Dive Brief:
- Electric vehicles, HVAC systems and other grid-connected distributed energy resources could provide New York with 8.5 GW of cost-effective grid flexibility by 2040, Brattle Group said last month in a report prepared for the New York Department of Public Service and the New York State Energy Research and Development Authority.
- The report estimates New York’s grid flexibility potential in a world where it achieves its statutory mandate for 100% zero-emissions power generation by 2040 and has electrified 60% of heating systems, 6.4 million EVs on the road and more than 2 GW of behind-the-meter energy storage capacity.
- By 2040, grid flexibility could address approximately 25% of New York’s expected peak load “that is not served by renewable generation,” approaching the scale of other, utility-scale flexible resources, Brattle said. Technology adoption could impact total overall cost savings, however.
Dive Insight:
Brattle’s 8.5-GW estimate represents a nearly six-fold increase from New York’s present 1.4-GW grid flexibility capability and is higher than other recent 2040 flexibility potential estimates cited in the report.
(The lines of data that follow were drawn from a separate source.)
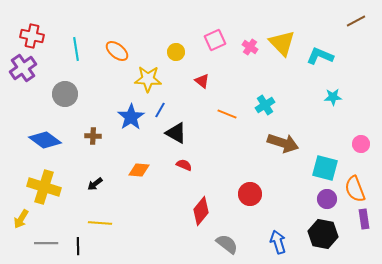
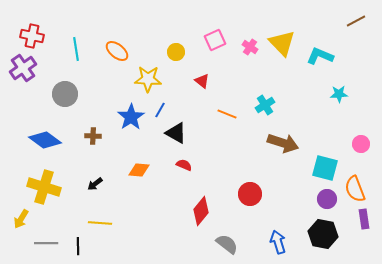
cyan star: moved 6 px right, 3 px up
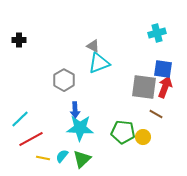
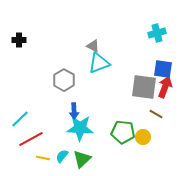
blue arrow: moved 1 px left, 1 px down
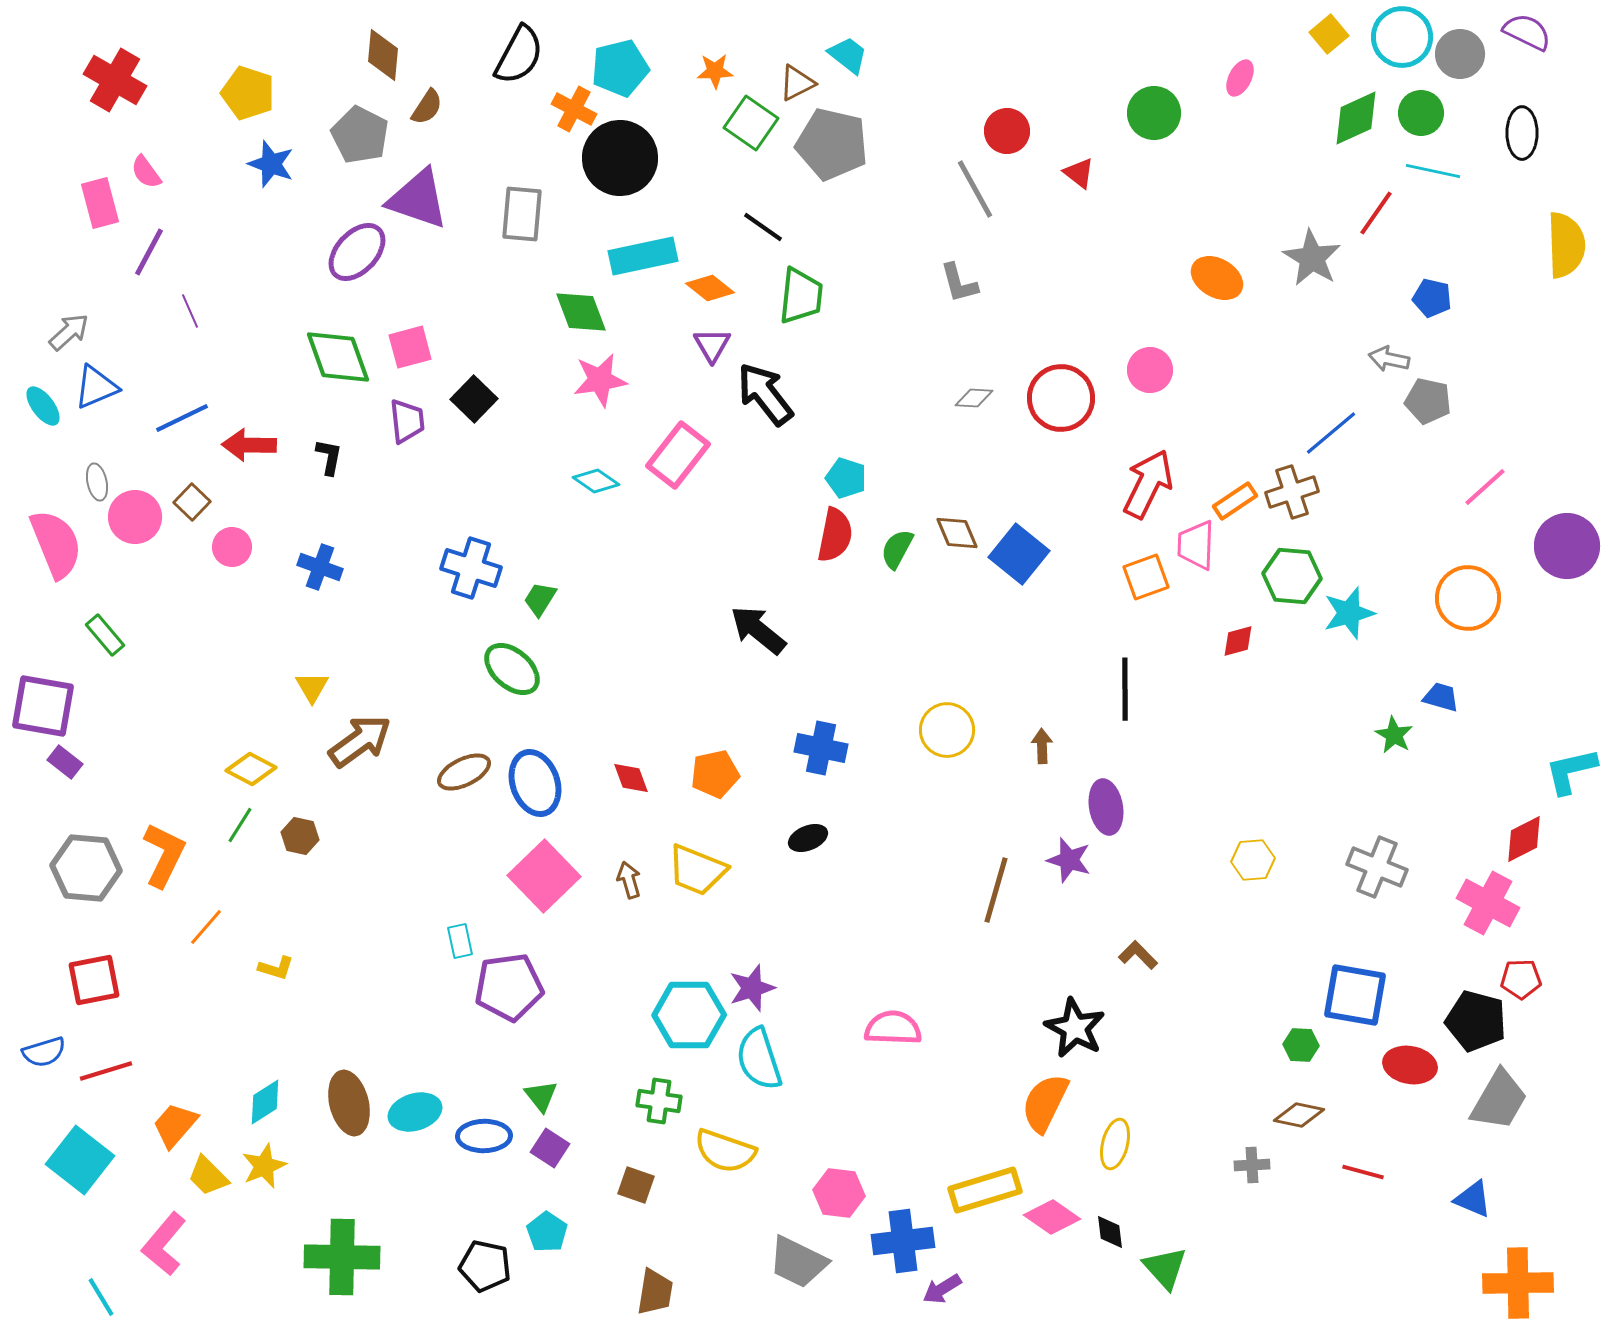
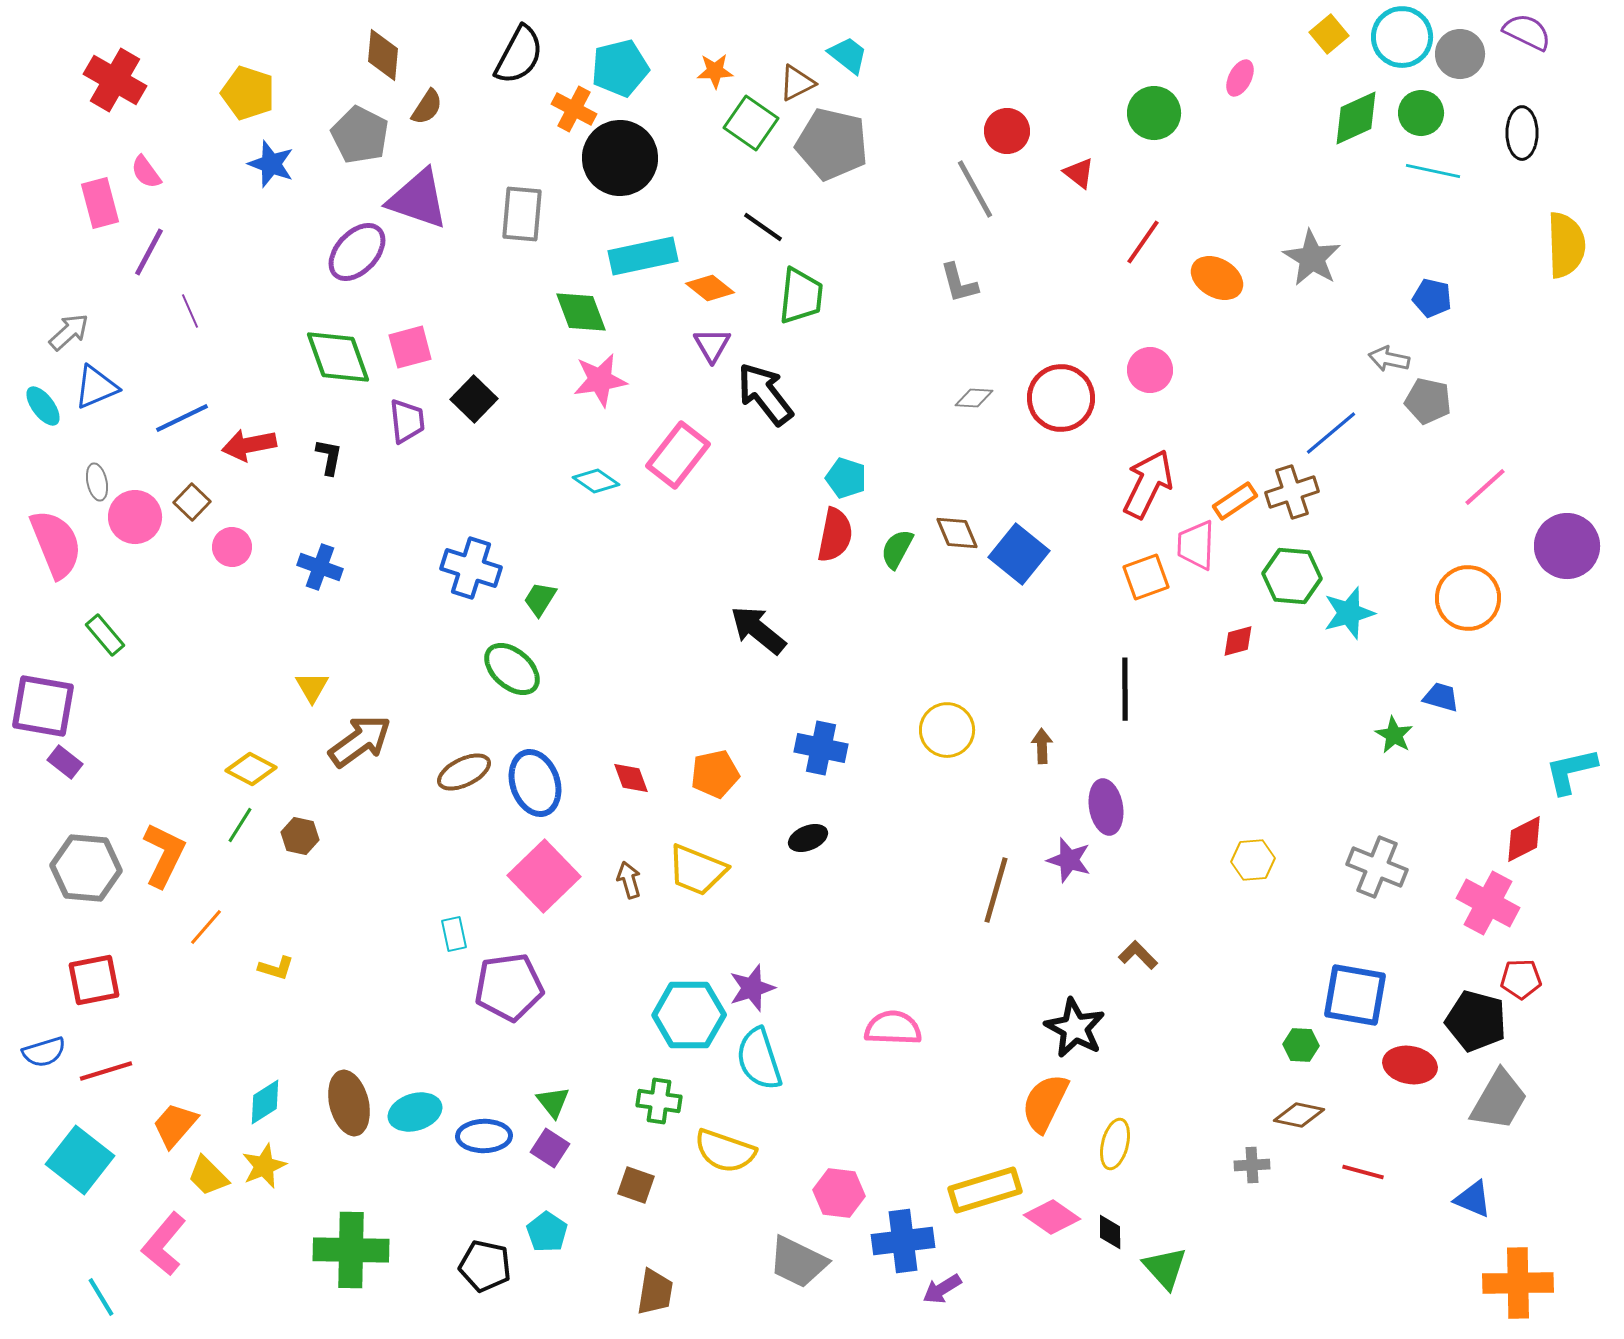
red line at (1376, 213): moved 233 px left, 29 px down
red arrow at (249, 445): rotated 12 degrees counterclockwise
cyan rectangle at (460, 941): moved 6 px left, 7 px up
green triangle at (541, 1096): moved 12 px right, 6 px down
black diamond at (1110, 1232): rotated 6 degrees clockwise
green cross at (342, 1257): moved 9 px right, 7 px up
NYSERDA’s most recent integration analysis estimates 2040 flexibility potential between 2.3 GW and 3.5 GW, while PEAK Coalition’s October 2024 estimates range from 3.9 GW to 7.8 GW.
The discrepancy is largely due to the Brattle study including a broader range of technologies and grid flexibility options, the report said. The PEAK Coalition scenarios only include flexibility from EV charging and electric heating, while NYSERDA’s high-flexibility scenario omits behind-the-meter storage, vehicle-to-grid charging, time-varying rates and demand response from large commercial and industrial loads.
The findings offer “estimates of potential, not forecasts of what is most likely to happen in the future unless addressable barriers that currently limit grid flexibility expansion are overcome,” the report said.
Brattle’s estimate is sensitive to the pace of flexible resource adoption and to outstanding questions about the true flexibility potential of technologies like heat pumps, Brattle Group partner and report co-author Ryan Hledik said in an email.
“If end-uses like heat pumps and EVs are adopted at levels that are lower than the policy targets, all else equal, our estimates of grid flexibility potential would be lower,” Hledik said.
With regards to heat pumps’ flexibility potential, early studies cited in the report suggest the technology can play an important role on the grid but “more experimentation and deployment is needed to ensure that it will work at scale with a positive customer experience,” Hledik said.
And while New York will need “a lot of flexibility in order to reliably support the state’s clean energy goals,” the actual generation mix in 2040 could affect potential cost savings from grid flexibility, Hledik said.
The annual cost of avoided generation is expected to be greater than $200/kW on a fully decarbonized New York grid in 2040, per National Renewable Energy Laboratories data, with a hydrogen turbine as the marginal generator, Brattle said. Reducing the 2040 capacity cost by 50% lowers potential grid flexibility by just 15% in summer and 9% in winter, indicating “that the broad findings of this study are not dependent on capacity costs reaching $200/kW [per year],” it said.
“Even if New York’s power grid doesn’t evolve that dramatically, I still would expect our findings to hold at a fundamental level, though probably with a lower estimate of total overall cost savings,” Hledik said.
Because flexible resources are located at the grid edge, they have “a lot of different use cases … if it turns out that the system doesn't need as much resource adequacy as expected, grid flexibility could be used to provide distribution-level benefits, and vice versa,” he added.